*** Opening Exercise inputs ***
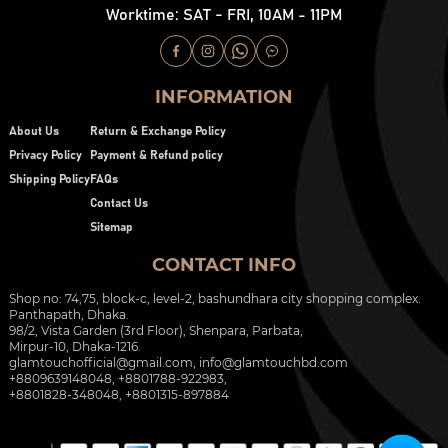
Worktime: SAT - FRI, 10AM - 11PM
INFORMATION
About Us
Return & Exchange Policy
Privacy Policy
Payment & Refund policy
Shipping Policy
FAQs
Contact Us
Sitemap
CONTACT INFO
Shop no: 74,75, block-c, level-2, bashundhara city shopping complex.
Panthapath, Dhaka.
98/2, Vista Garden (3rd Floor), Shenpara, Parbata,
Mirpur-10, Dhaka-1216.
glamtouchofficial@gmail.com
,
info@glamtouchbd.com
+8809639148048, +8801788-922983,
+8801828-348048, +8801315-897884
*** Closing Exercise inputs ***
▶ [Required action] With the pictures omitted, reproduce the data above exactly.

▶ [Answer section]
Worktime: SAT - FRI, 10AM - 11PM
INFORMATION
About Us
Return & Exchange Policy
Privacy Policy
Payment & Refund policy
Shipping Policy
FAQs
Contact Us
Sitemap
CONTACT INFO
Shop no: 74,75, block-c, level-2, bashundhara city shopping complex.
Panthapath, Dhaka.
98/2, Vista Garden (3rd Floor), Shenpara, Parbata,
Mirpur-10, Dhaka-1216.
glamtouchofficial@gmail.com
,
info@glamtouchbd.com
+8809639148048, +8801788-922983,
+8801828-348048, +8801315-897884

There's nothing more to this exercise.